LOTT Reclaimed Water Infiltration Study
LOTT Reclaimed Water Infiltration Study
Answering Community Questions About the Safety of Residual Chemicals in Reclaimed Water
LOTT Clean Water Alliance provides services to treat wastewater for the urban areas of Lacey, Olympia and Tumwater at the southern end of Puget Sound in Thurston County, Washington. Since 2006, LOTT has also produced Class A reclaimed water, which is used for irrigation and other non-drinking purposes or is sent to infiltration basins where it recharges groundwater.
LOTT’s long-range plan for meeting future wastewater needs has centered on expanding reclaimed water production and groundwater recharge. To address questions about possible health and ecological effects from residual chemicals that may remain in reclaimed water, LOTT conducted an in-depth scientific study.
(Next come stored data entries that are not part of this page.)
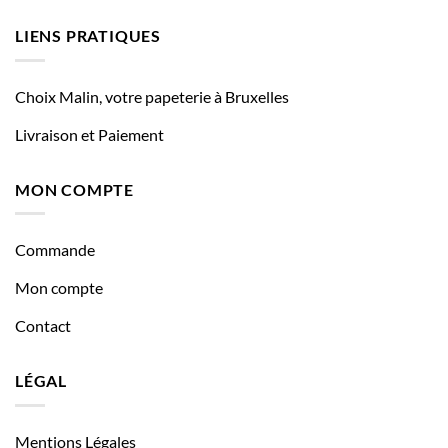
LIENS PRATIQUES
Choix Malin, votre papeterie à Bruxelles
Livraison et Paiement
MON COMPTE
Commande
Mon compte
Contact
LÉGAL
Mentions Légales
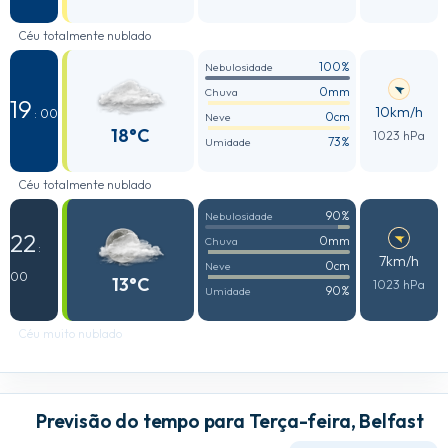
Céu totalmente nublado
100%
Nebulosidade
0mm
Chuva
19
10km/h
: 00
0cm
Neve
18°C
1023 hPa
73%
Umidade
Céu totalmente nublado
90%
Nebulosidade
22
0mm
Chuva
:
7km/h
0cm
Neve
00
13°C
1023 hPa
90%
Umidade
Céu muito nublado
Previsão do tempo para Terça-feira, Belfast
The study, led by HDR, was intended to provide local scientific data and elicit community perspectives to help inform decisions about future reclaimed water treatment and uses.
The study, scoped in 2013, was a multi-year, four-task project.
- Task 1 - Water Quality Characterization: This task involved monitoring of surface water, groundwater and reclaimed water to establish baseline water quality conditions.
- Task 2 - Treatment Effectiveness Evaluation: This task utilized tracer testing, water quality sampling and modeling to understand fate and transport of residual chemicals within the study area.
- Task 3 - Risk Assessment: This task was a stepwise analysis to consider potential exposure and risk to human and ecological health. Notably, the infiltration of reclaimed water was found to pose no ecological risk and very low human health risk. Exposure concentrations of two chemicals, NDMA and PFPeA (a member of the PFAS family of chemicals), slightly exceeded minimum thresholds of possible human health risk, while being within ranges of risk defined as acceptable by the U.S. Environment Protection Agency.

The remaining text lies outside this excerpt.